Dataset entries
_ _ _

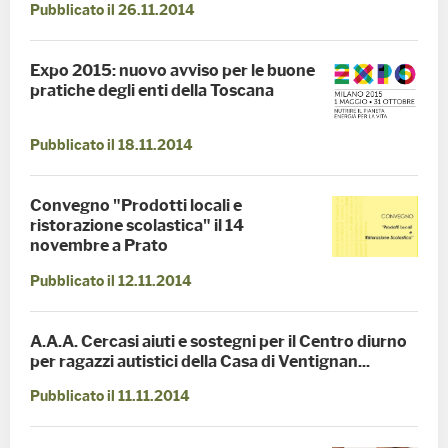
Pubblicato il 26.11.2014
Expo 2015: nuovo avviso per le buone
pratiche degli enti della Toscana
Pubblicato il 18.11.2014
Convegno "Prodotti locali e
ristorazione scolastica" il 14
novembre a Prato
Pubblicato il 12.11.2014
A.A.A. Cercasi aiuti e sostegni per il Centro diurno
per ragazzi autistici della Casa di Ventignan...
Pubblicato il 11.11.2014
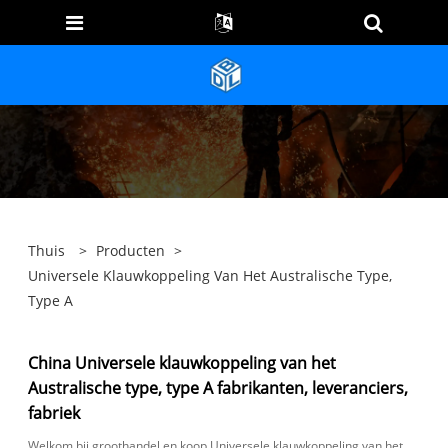
Thuis
>
Producten
>
Universele Klauwkoppeling Van Het Australische Type,
Type A
China Universele klauwkoppeling van het
Australische type, type A fabrikanten, leveranciers,
fabriek
Welkom bij groothandel en koop Universele klauwkoppeling van het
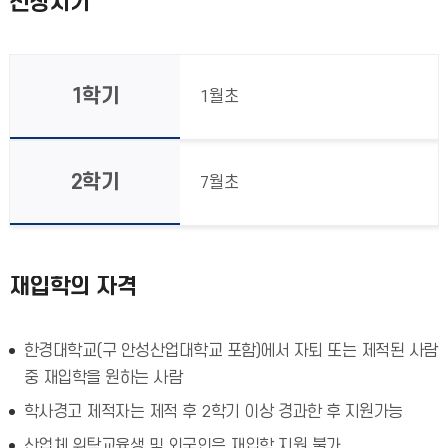
신청시기
1학기
1월초
2학기
7월초
재입학의 자격
한경대학교(구 안성산업대학교 포함)에서 자퇴 또는 제적된 사람
중 재입학을 원하는 사람
학사경고 제적자는 제적 후 2학기 이상 경과한 후 지원가능
산업체 위탁교육생 및 외국인은 재입학 지원 불가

_ _ _

● Your objective: With the line containing "학사경고 제적자는 제적 후 2학기 이상 경과한 후 지원가능" as the first and the last line of the records as the final one, print exactly the lines in that span.

● Exercise solution:
학사경고 제적자는 제적 후 2학기 이상 경과한 후 지원가능
산업체 위탁교육생 및 외국인은 재입학 지원 불가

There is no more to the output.